Making communities across England more dementia-friendly was a theme throughout the day. On hospital care, Professor Alistair Burns, national clinical director for dementia at the Department of Health, said: “Our aspiration is that every hospital in England will be committed to becoming a friend to people with dementia by March 2013. That means the environment will be appropriate, the workforce will have the opportunity for information and training, people are identified with dementia through CQUIN (Commissioning for Quality and Innovation plan), there is support for people with dementia, and that everyone has a care plan.”

On building on the work of the National Dementia Strategy, Burns highlighted five areas of importance including early diagnosis in primary care, dementia in the general hospital, dementia in care homes, reduction in the use of anti-psychotics, and support for carers.

The challenge to the care sector was how to deliver services differently to people with dementia, said Martin Green, chief executive of the English Community Care Association. “We have to recognise the diversity of our sector,” he said. “We have to start developing approaches which enable people to engage with this and challenge everybody to start to improve their practice.”

The Gold Standards Framework on end-of-life care was an important area of work, he added. “People with dementia might have cognitive problems and issues around communication but they have the same rights as everybody else to a good quality of life, and a good quality death. Presently, if you look at the criteria for entry into a care home, it is very much an end-of-life placement.”

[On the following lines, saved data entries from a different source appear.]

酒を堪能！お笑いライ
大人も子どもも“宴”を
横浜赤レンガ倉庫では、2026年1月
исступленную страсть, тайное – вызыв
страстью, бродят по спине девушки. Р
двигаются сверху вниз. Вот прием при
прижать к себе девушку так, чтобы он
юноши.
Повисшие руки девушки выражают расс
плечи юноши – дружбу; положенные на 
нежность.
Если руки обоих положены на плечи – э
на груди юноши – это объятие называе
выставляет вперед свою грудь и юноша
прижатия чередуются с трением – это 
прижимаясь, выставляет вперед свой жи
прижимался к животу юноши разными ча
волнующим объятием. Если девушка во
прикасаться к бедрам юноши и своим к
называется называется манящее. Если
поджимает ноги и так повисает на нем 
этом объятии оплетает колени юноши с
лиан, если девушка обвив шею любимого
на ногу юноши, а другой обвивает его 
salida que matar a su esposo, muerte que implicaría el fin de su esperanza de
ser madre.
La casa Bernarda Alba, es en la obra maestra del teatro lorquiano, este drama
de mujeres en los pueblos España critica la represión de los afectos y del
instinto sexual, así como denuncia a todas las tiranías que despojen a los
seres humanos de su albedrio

Integrating services around dementia was vital, Green said. “People are falling between services because of funding and structure disparity. We’ve got to turn integration from rhetoric into a reality. I’m sick of politicians talking the talk of integration, but not getting the structures right that enable and support it.

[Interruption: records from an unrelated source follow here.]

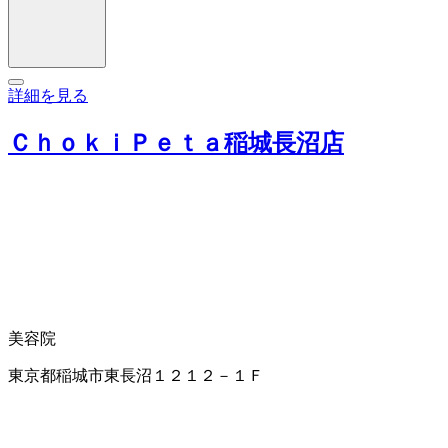
詳細を見る
ＣｈｏｋｉＰｅｔａ稲城長沼店
美容院
東京都稲城市東長沼１２１２－１Ｆ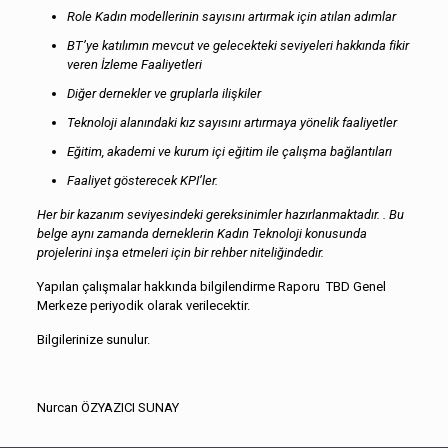
Role Kadın modellerinin sayısını artırmak i
çin atılan adımlar
BT’ye katılımın mevcut ve gelecekteki seviyeleri hakkında fikir
veren İzleme Faaliyetleri
Diğer dernekler ve gruplarla ilişkiler
Teknoloji alanındaki kız sayısını artırmaya yönelik faaliyetler
Eğitim, akademi ve kurum i
çi eğitim ile
çalışma bağlantıları
Faaliyet gösterecek KPI’ler.
Her bir kazanım seviyesindeki gereksinimler hazırlanmaktadır. . Bu
belge aynı zamanda derneklerin Kadın Teknoloji konusunda
projelerini inşa etmeleri i
çin bir rehber niteliğindedir.
Yapılan çalışmalar hakkında bilgilendirme Raporu TBD Genel
Merkeze periyodik olarak verilecektir.
Bilgilerinize sunulur.
Nurcan ÖZYAZICI SUNAY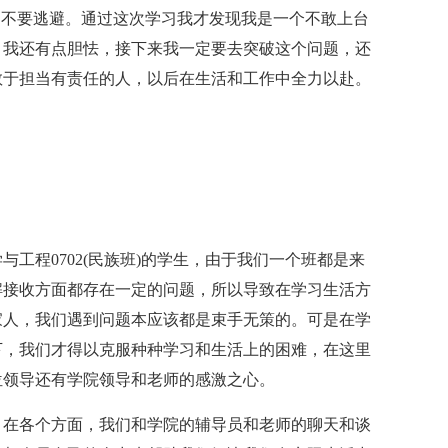
，不要逃避。通过这次学习我才发现我是一个不敢上台
，我还有点胆怯，接下来我一定要去突破这个问题，还
敢于担当有责任的人，以后在生活和工作中全力以赴。
工程0702(民族班)的学生，由于我们一个班都是来
解接收方面都存在一定的问题，所以导致在学习生活方
家人，我们遇到问题本应该都是束手无策的。可是在学
下，我们才得以克服种种学习和生活上的困难，在这里
位领导还有学院领导和老师的感激之心。
，在各个方面，我们和学院的辅导员和老师的聊天和谈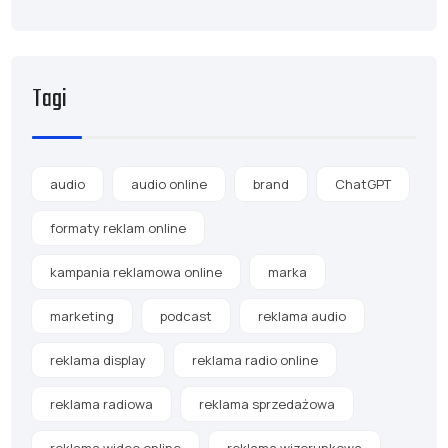
Tagi
audio
audio online
brand
ChatGPT
formaty reklam online
kampania reklamowa online
marka
marketing
podcast
reklama audio
reklama display
reklama radio online
reklama radiowa
reklama sprzedażowa
reklama wideo online
reklama wizerunkowa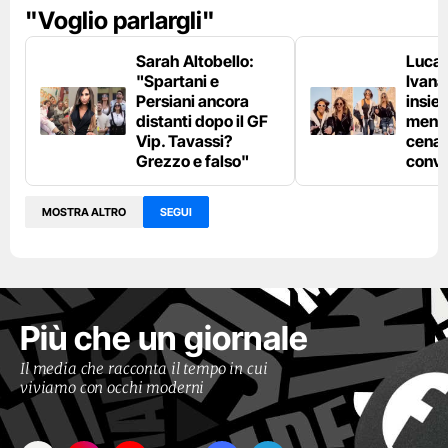
"Voglio parlargli"
Sarah Altobello:
Luca 
"Spartani e
Ivana
Persiani ancora
insiem
distanti dopo il GF
mentr
Vip. Tavassi?
cena: 
Grezzo e falso"
convi
MOSTRA ALTRO
SEGUI
Più che un giornale
Il media che racconta il tempo in cui
viviamo con occhi moderni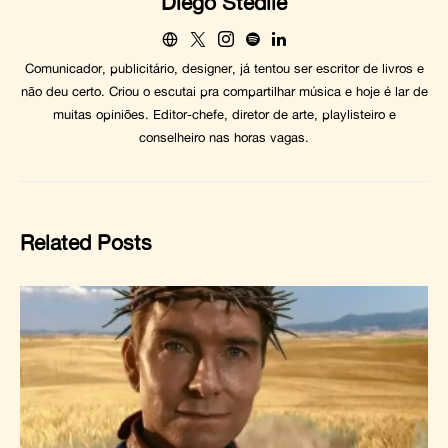
Diego Stedile
Comunicador, publicitário, designer, já tentou ser escritor de livros e
não deu certo. Criou o escutai pra compartilhar música e hoje é lar de
muitas opiniões. Editor-chefe, diretor de arte, playlisteiro e
conselheiro nas horas vagas.
Related Posts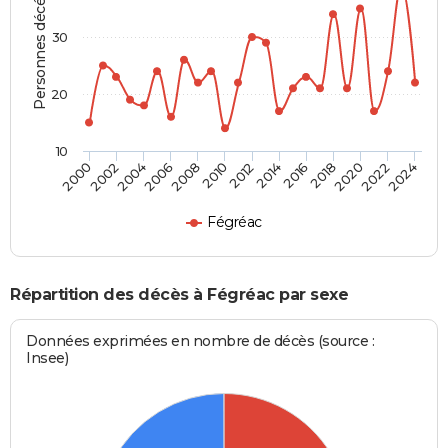
Personnes décédées
30
20
10
2000
2006
2012
2018
2024
2004
2010
2016
2022
2002
2008
2014
2020
Fégréac
Répartition des décès à Fégréac par sexe
Données exprimées en nombre de décès (source :
Insee)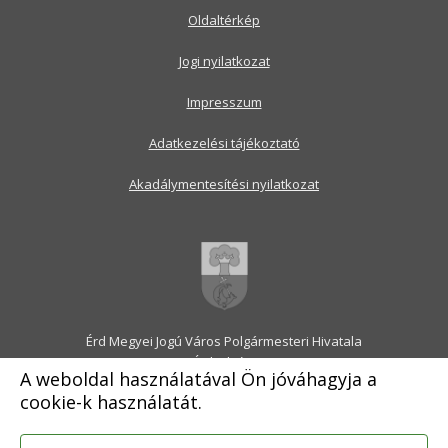
Oldaltérkép
Jogi nyilatkozat
Impresszum
Adatkezelési tájékoztató
Akadálymentesítési nyilatkozat
Érd Megyei Jogú Város Polgármesteri Hivatala
2030 Érd, Alsó utca 1.
A weboldal használatával Ön jóváhagyja a
Levélcím: 2031 Érd, Pf.: 31
cookie-k használatát.
E-mail:
onkormanyzat@erd.hu
Telefonközpont:
06-23-522-300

“So part of our challenge to the Prime Minister is ‘how do you deliver integration in a system which is fragmented because of its funding structures?’ It’s bizarre that we have a system where £124bn is in health, and only £8bn is in social care.

“That cannot be the right apportionment of resources when we’re living in a situation now where the health service is predicated on its old model of ‘diagnose, intervene, cure’ and the reality of citizens today is that they’re living with long-term conditions.”

Raising awareness about dementia to reduce fear and stigma was invaluable, Dr Ann Johnson, a nurse and nursing lecturer who was diagnosed with Alzheimer’s disease at the age of 52, told delegates.

“Be patient with us,” she said. “It takes us a bit longer to take things in and deal with them. Use memory joggers. They help us.

“It’s important to emphasise that a diagnosis of Alzheimer’s is a sledgehammer. But it is not the end of life. You still have a life to live. So while I have dementia, I still have a life to live, and I will live that life. Please be patient and try and understand the sheer distress and terror I live in every day with my Alzheimer’s.”